┏━━

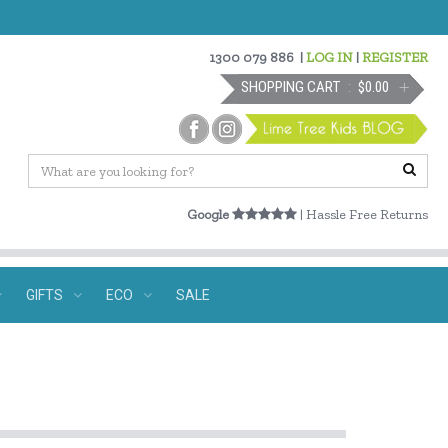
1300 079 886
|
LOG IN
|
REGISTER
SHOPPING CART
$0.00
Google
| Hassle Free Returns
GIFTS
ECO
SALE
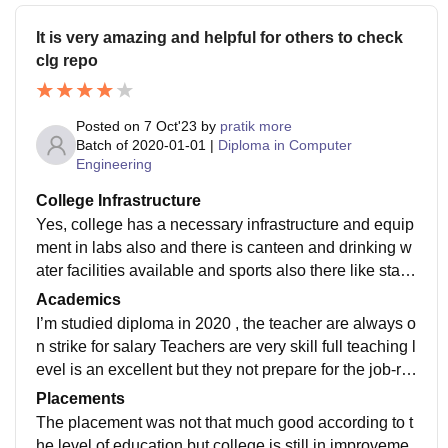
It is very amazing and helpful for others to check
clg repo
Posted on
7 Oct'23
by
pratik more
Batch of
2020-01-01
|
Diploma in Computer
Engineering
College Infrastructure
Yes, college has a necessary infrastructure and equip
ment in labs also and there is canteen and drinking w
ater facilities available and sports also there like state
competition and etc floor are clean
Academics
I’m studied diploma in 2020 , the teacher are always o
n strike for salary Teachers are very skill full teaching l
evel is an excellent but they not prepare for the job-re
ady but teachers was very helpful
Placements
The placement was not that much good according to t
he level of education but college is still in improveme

┗━━

* Exercise description *
Wherever a picture appears in the listing above, drop it, and restate the rest exactly.

* Exercise answer *
1300 079 886
|
LOG IN
|
REGISTER
SHOPPING CART
$0.00
Google
| Hassle Free Returns
GIFTS
ECO
SALE
It is very amazing and helpful for others to check
clg repo
Posted on
7 Oct'23
by
pratik more
Batch of
2020-01-01
|
Diploma in Computer
Engineering
College Infrastructure
Yes, college has a necessary infrastructure and equip
ment in labs also and there is canteen and drinking w
ater facilities available and sports also there like state
competition and etc floor are clean
Academics
I’m studied diploma in 2020 , the teacher are always o
n strike for salary Teachers are very skill full teaching l
evel is an excellent but they not prepare for the job-re
ady but teachers was very helpful
Placements
The placement was not that much good according to t
he level of education but college is still in improveme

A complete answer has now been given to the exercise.